Well. He's speech delayed. All official-like.
Oh, dial back on the melodrama, Self. Whatever. He's okay. I'm okay!
I was a little late to our appointment. Because I kept changing my shirt. I was looking for my most-capable-looking outfit, as Cher Horowitz would say, and couldn't figure out how best to look like a responsible, informed mother...but, you know, not like a helicoptering stage mother who spends too much time on Google. I am thinking that mother owns a lot of sweater sets.
In the end, I wore shorts and a tank top. But! I wore a BELT. I was READY.
I read all of your lovely comments while we waited in the exam room (iPhone! iPhoneiPhoneiPhonemmmm), and after the dozenth or so story about a late-talking kid who went on to be perfectly fine and smart and become President of the United States and inventor of the TiVo, I began to feel really silly for even being there. This is ridiculous! He's fine!
So I shoved my phone back in my bag and waited for the doctor to come in and tell me how fine everything was.
Noah was particularly charming during the entire appointment and clearly developed a wee little grandpa crush on his doctor. He kept hugging him. He slapped him five and grinned like a loon and the doctor declared him utterly delightful.
The only thing he did not do was talk. At all. Not a word.
I rattled off all of our words: Aball. Adada. Amama. Ababy. Car. Banana. Oh no.
"Banana?" the doctor asked. "Does he really say the whole word?"

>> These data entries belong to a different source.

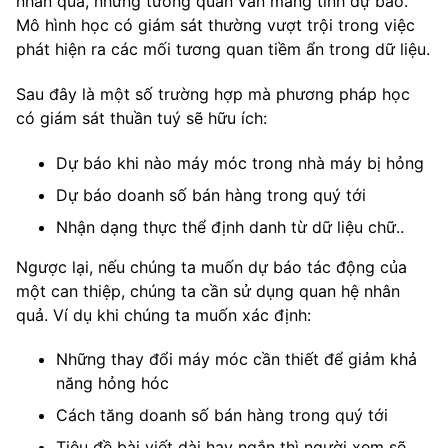
nhân quả, nhưng tương quan vẫn mang tính dự báo.
Mô hình học có giám sát thường vượt trội trong việc
phát hiện ra các mối tương quan tiềm ẩn trong dữ liệu.
Sau đây là một số trường hợp mà phương pháp học
có giám sát thuần tuý sẽ hữu ích:
Dự báo khi nào máy móc trong nhà máy bị hỏng
Dự báo doanh số bán hàng trong quý tới
Nhận dạng thực thể định danh từ dữ liệu chữ..
Ngược lại, nếu chúng ta muốn dự báo tác động của
một can thiệp, chúng ta cần sử dụng quan hệ nhân
quả. Ví dụ khi chúng ta muốn xác định:
Những thay đổi máy móc cần thiết để giảm khả
năng hỏng hóc
Cách tăng doanh số bán hàng trong quý tới
Tiêu đề bài viết dài hay ngắn thì người xem sẽ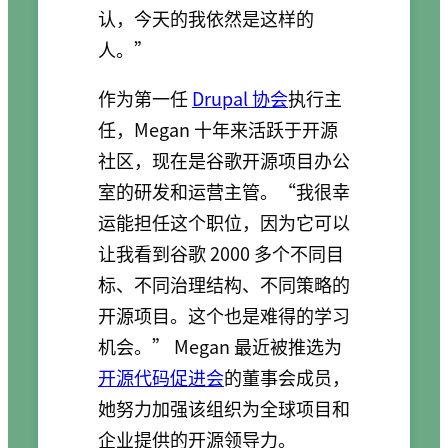
认，今天的我依然是这样的
人。”
作为第一任
Drupal 协会
执行主
任，Megan 十年来活跃于开源
社区，现在是谷歌开源项目办公
室的研发和运营主管。“我很幸
运能担任这个职位，因为它可以
让我看到谷歌 2000 多个不同目
标、不同治理结构、不同策略的
开源项目。这个也是难得的学习
机会。” Megan 最近被推选为
开源代码促进会
的董事会成员，
她努力加强该组织为全球项目和
企业提供的开源领导力。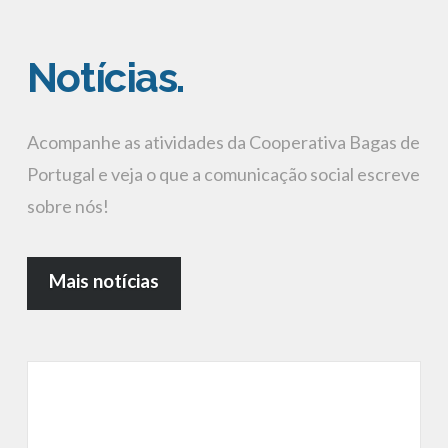
|
2. Find the double jquery.js include and remove it.
Cooperativa
Notícias.
de
Acompanhe as atividades da Cooperativa Bagas de
Portugal e veja o que a comunicação social escreve
Pequenos
sobre nós!
Frutos
Mais notícias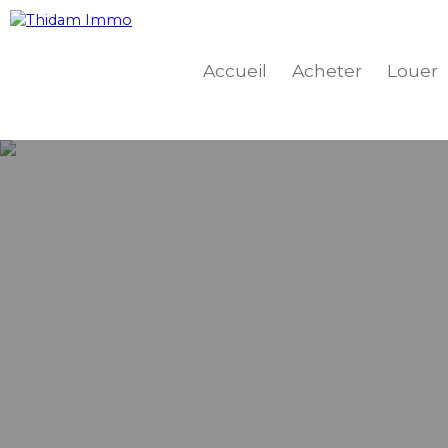
Accueil
Acheter
Louer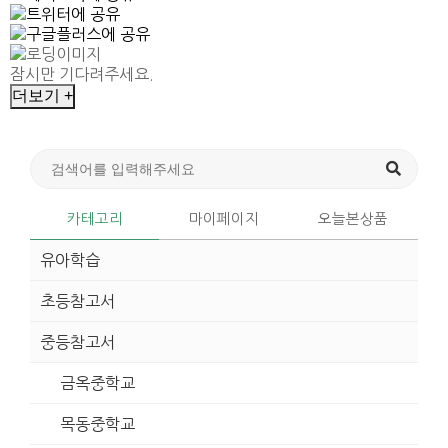
잠시만 기다려주세요.
더보기 +
카테고리
마이페이지
오늘본상품
유아학습
초등참고서
중등참고서
금옥중학교
목동중학교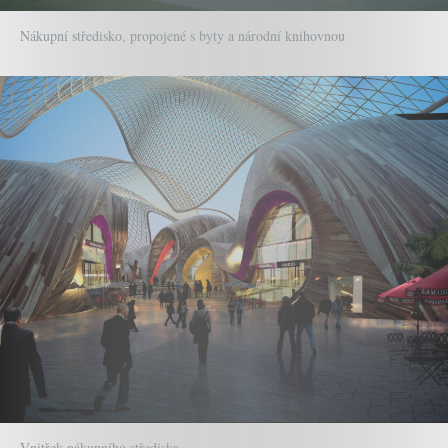
Nákupní středisko, propojené s byty a národní knihovnou
Vnitřek nákupního střediska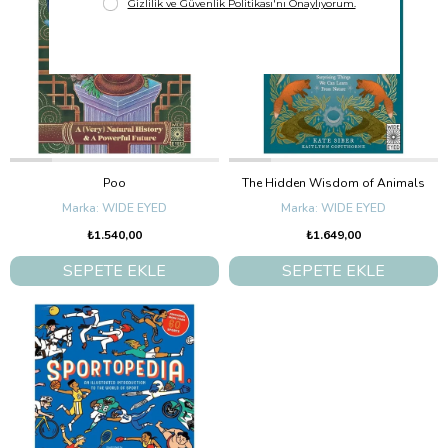
Poo
The Hidden Wisdom of Animals
WIDE EYED
WIDE EYED
₺1.540,00
₺1.649,00
SEPETE EKLE
SEPETE EKLE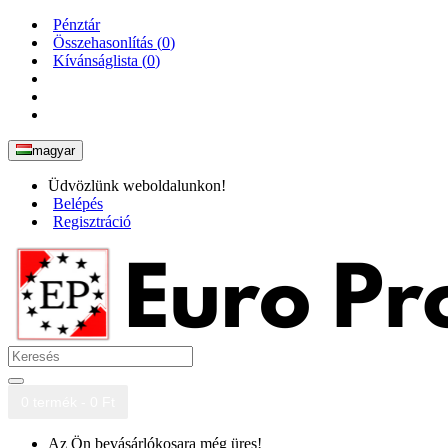
Pénztár
Összehasonlítás (
0
)
Kívánságlista (
0
)
magyar
Üdvözlünk weboldalunkon!
Belépés
Regisztráció
0 termék - 0 Ft
Az Ön bevásárlókosara még üres!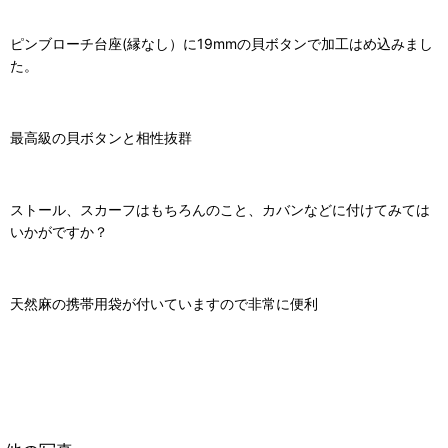
ピンブローチ台座(縁なし）に19mmの貝ボタンで加工はめ込みまし
た。
最高級の貝ボタンと相性抜群
ストール、スカーフはもちろんのこと、カバンなどに付けてみては
いかがですか？
天然麻の携帯用袋が付いていますので非常に便利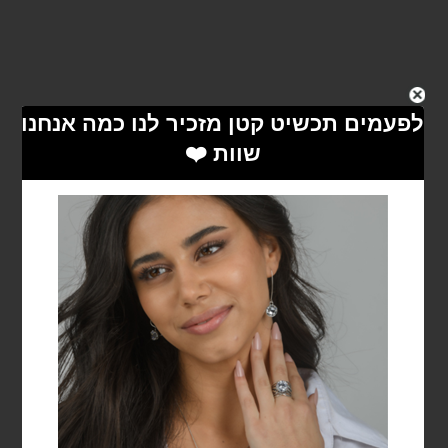
עגילים תלויים
פיליסיטי מכסף
925
₪
129
הוספה
לסל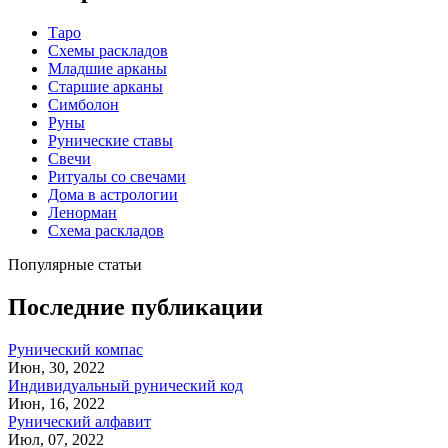
Таро
Схемы раскладов
Младшие арканы
Старшие арканы
Симболон
Руны
Рунические ставы
Свечи
Ритуалы со свечами
Дома в астрологии
Ленорман
Схема раскладов
Популярные статьи
Последние публикации
Рунический компас
Июн, 30, 2022
Индивидуальный рунический код
Июн, 16, 2022
Рунический алфавит
Июл, 07, 2022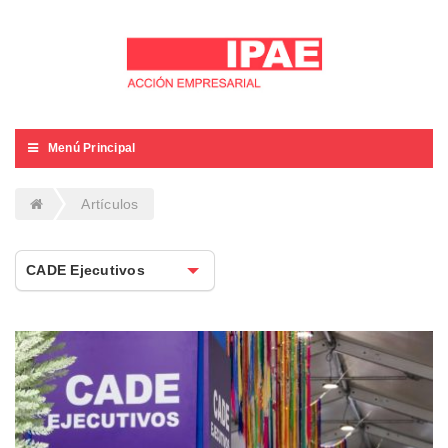
Menú Principal
Artículos
CADE Ejecutivos
CADE Ejecutivos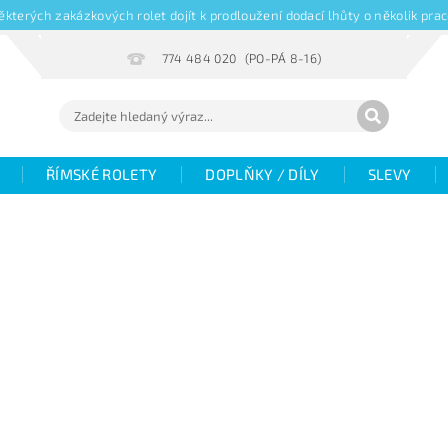
kterých zakázkových rolet dojít k prodloužení dodací lhůty o několik pr
774 484 020
ŘÍMSKÉ ROLETY
DOPLŇKY / DÍLY
SLEVY
Hodnocení
Fotogalerie
Objemové slevy
V
žaluzií
Magazín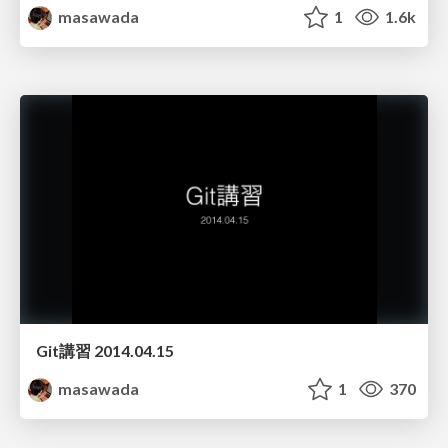
masawada
1
1.6k
Git講習 2014.04.15
masawada
1
370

"Well. No. It's more like nana."
He nodded. And then he crossed it off the list. Not even partial credit! Way harsh!
I listed our sort-of words. Ball-ball for bye-bye. Eee for eyes. Dar for star and awawa for butterfly. Nah for Noah. I didn't mention abeer, but Noah hasn't said that in ages anyway.
I told him how Noah loses words or simplifies them over time. That's when he noticed Noah was walking on his tiptoes.
"Does he do that a lot?"
As today's modern neurotic parent knows, walking on tiptoes is your one-way ticket to the magical, fuzzy land of "sensory integration issues." Add in some drooling, tantrums at Gymboree and a heap load of food and texture issues...and bam! You've just been upgraded to first-class.
The doctor took one look at my face (which, did I mention by this point I'd broken out in lovely Something-About-Mary-style hives all over my face and neck? Because I totally did. So much for my capable-looking tank top.), and immediately began to tell me over and over (and over again) that no! NOT AUTISM! NOT ASPERGER'S! WE ARE NOT TALKING AUTISM HERE PLEASE DON'T FREAK OUT.
I assured him that while yes, I am a neurotic mess, autism has never once been on my list of Things That Could Be Wrong With My Kid. (Thing #1: Almost Too Cute And Delicious, Thus Irresistible To Bears.) Who, by the way, is trying to tickle your thigh. Could you please indulge him and pretend to laugh, Doctor?
"Don't call yourself that." he said, while miming a hearty knee-slap. "I mean it. This is your child. You're supposed to worry about him."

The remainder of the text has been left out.